The bucket-style seats look great though, and match the quality feel that the aluminium switches and part-Alcantara steering wheel give the interior. However, the fake carbonfibre dash panel and smattering of red plastic (both thankfully optional) do cheapen the feel slightly.
The steering is very light and the rack is quick. There’s not much in the way of meaningful information to be felt through the steering, but with very little roll and slack in the chassis the GLA responds instantly and makes the car feel eager and alert.

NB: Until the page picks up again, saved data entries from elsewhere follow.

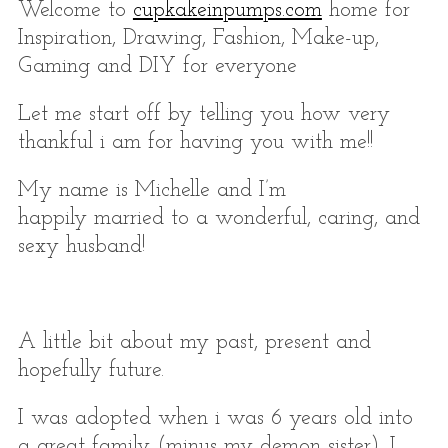
Welcome to
cupkakeinpumps.com
home for
Inspiration, Drawing, Fashion, Make-up,
Gaming and DIY for everyone
Let me start off by telling you how very
thankful i am for having you with me!!
My name is Michelle and I’m
happily married to a wonderful, caring, and
sexy husband!
S
e
a
r
A little bit about my past, present and
c
hopefully future.
h
f
I was adopted when i was 6 years old into
o
a great family (minus my demon sister), I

Just as responsive are the brakes. Only a small touch of the pedal is needed to stop the car, but these overzealous stoppers simply aren’t as easy to get used to as the steering and make it difficult to drive smoothly.
As you push harder and harder, the GLA45’s elevated body becomes apparent. You'll detect a touch more roll than you’d get in an A45 and the body doesn’t remain quite as unimpeachable as the hatchback either. It’s far from feeling untamed though, and in fact adds a charm that the lower, resolutely tied-down A45 and CLA45 don’t offer.
Is the GLA45 better, more engaging and more satisfying to drive than the cars it shares its underpinnings with? Simply, no. The extra roll and body movements don’t unlock an extra layer involvement or playfulness; it just remains fast, grippy and secure – and ultimately not quite as capable as the hatchback A45 and four-door coupe CLA45.
Price and rivals
The AMG GLA45 starts at £46,875, a significant £5045 more than the A45 with the same engine, drivetrain, and power with very little extra space or practicality.
The absolute top of the range GLA is the Yellow Night Edition, costing £53,135 and equipped with extra wings and aero parts with yellow detailing, 20-inch wheels with yellow rims, keyless entry and black leather with yellow stitching.
The GLA45’s main rival is the aforementioned Audi RS Q3. The Audi’s five-cylinder engine, although down on power compared to the Merc, is more pleasing to wring out thanks to the noise it emits. The exaggerated movements from its body also work the four-wheel drive system harder allow the driver to actually manipulate the RS Q3 around a corner. It really is fun to drive.
Porsche’s Macan S is a more capable and better quality car than the Audi, but it can’t match its exuberant character. It’s closer to the GLA in terms of philosophy, but the Porsche edges ahead as it’s bigger, is made from even more luxurious materials and has a pliant ride.